Perlemuter lived as a student in Faure’s house being a child prodigy student of Alfred Cortot at the Paris Conservatoire and he loved telling me that Faure’,who was director of the conservatory ,would ask him to try out his music while the ink was still wet on the page.Perlemuter could not abide the rather romantic way that many play these nocturnes.They have more to do with Chopin’s Ballades that his Nocturnes as there is a strength and rhythmic drive to these miniature tone poems that excludes any sentimentality.Shunta understood immediately and entered this world of sentiment without sentimentality.There was a luminosity to his sound that allowed the melodic line to shine with such ravishing beauty as it built up to a climax of astonishing passion.There were whispered sounds like the flight of birds in the middle episode,on which floated one of Fauré’s most hauntingly mellifluous melodies.Streams of notes of seemless gold played with extraordinary jeux perlé of such whispered purity and control.Great passion too as the opening melody is triumphantly given deep down to bass octaves before dissolving into the final murmured chords with Shunta barely caressing the keys.In Shunta’s hands there was a whole world ,a tone poem that covered a complete emotional experience thanks to the kaleidoscopic range of sounds that this young man was able to seduce us with.I think that Perlemuter would have been the first to offer’chapeau’ for the refined emotional performance that we were treated to today.

It was the late Aquiles delle Vigne who who arrived at the Ghione theatre on one of his numerous annual visits with the Urtext of the Fantasia Baetica. https://christopheraxworthymusiccommentary.wordpress.com/2020/11/28/aquiles-delle-vigne/. A fascinating work rarely heard in public these days because it needs an interpreter of the calbre of Alicia de Larrocha or Artur Rubinstein (to whom it is dedicated) to bring it to life.It was this seventeen year old Japanese boy who today showed us how to bring this work vividly to life with astonishing technical prowess.Above all,though, with a fiery latin temperament that ranged from sultry despondency through cries of yearning to the savage excitement of the native Spanish soul.

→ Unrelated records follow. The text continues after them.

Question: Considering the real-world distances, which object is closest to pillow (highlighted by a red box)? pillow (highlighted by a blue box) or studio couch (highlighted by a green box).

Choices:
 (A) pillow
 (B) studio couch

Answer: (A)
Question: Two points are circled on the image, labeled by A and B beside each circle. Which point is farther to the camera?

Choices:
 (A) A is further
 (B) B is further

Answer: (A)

Chiselled sounds and astonishing washes of colour where the flexibility of his arms -like rubber-was something to marvel at as he dug deep into the very soul of the piano to carve out such frenzied sounds.Cries of yearning hammered out almost like Messiaen’s devotional exclamations of faith but here answered by the gentle strumming of the guitar.There was real savagery in his hypnotic dance rhythms and a finale that both startled and astonished.A remarkable performance full of youthful passion and total commitment.De Larrocha’s performance may be the most perfect I have heard but Shunta’s today will be the one that remains in my memory for its astonishing immediacy and youthful audacity.

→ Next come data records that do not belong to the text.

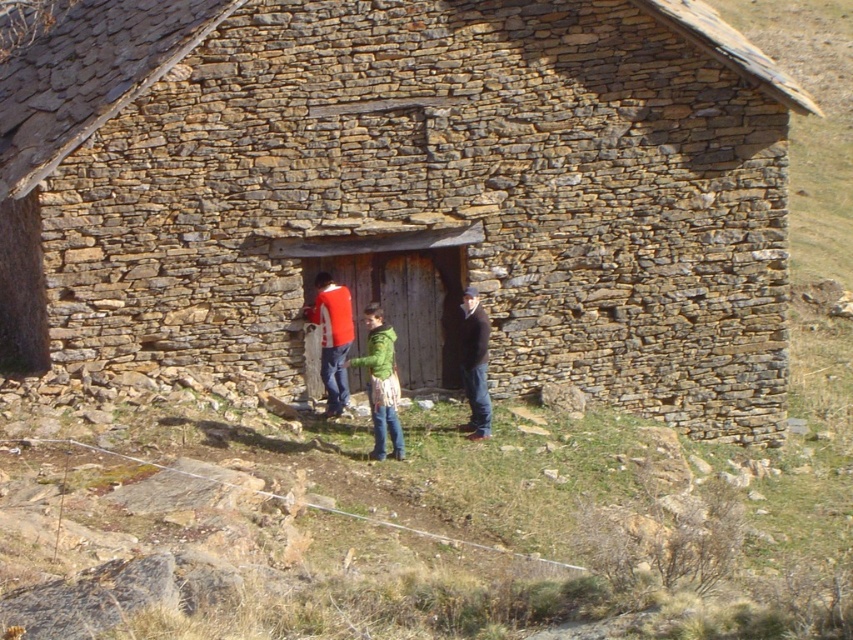 Question: Which object is positioned closest to the green wool sweater at center?

Choices:
 (A) green matte jacket at center
 (B) rustic stone hut at center
 (C) dark brown leather jacket at center

Answer: (A)

Question: Is red cotton sweater at center bigger than dark brown leather jacket at center?

Choices:
 (A) yes
 (B) no

Answer: (A)

Question: Which of the following is the farthest from the observer?

Choices:
 (A) (381, 323)
 (B) (85, 349)
 (C) (332, 300)

Answer: (B)

Question: Among these objects, which one is nearest to the camera?

Choices:
 (A) green wool sweater at center
 (B) green matte jacket at center
 (C) red cotton sweater at center
 (D) dark brown leather jacket at center

Answer: (B)

Question: Is green matte jacket at center wider than dark brown leather jacket at center?

Choices:
 (A) yes
 (B) no

Answer: (A)

Question: Can you confirm if rustic stone hut at center is wider than green matte jacket at center?

Choices:
 (A) yes
 (B) no

Answer: (A)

There was serenity and passion in his performance of the Prelude,Chorale and Fugue by César Franck.An astonishing range of colours.From the magic opening melody floating on etherial vibrations of sound to the passionate declarations of emotion as the music weaves its way towards the ravishing beauty of the chorale.The arpeggiandi chords were spread over the entire keyboard with a luminosity of golden sounds and his aristocratic control of the great climax was of such searing intensity as he dug deep into the bass as he spread the sounds over the entire keyboard with such musicianly audacity.Gradually dying away to absolute silence as the fugue subject appeared building in driving intensity and grandeur before the magical reappearance of the opening theme and the triumphant march to the heroic ending.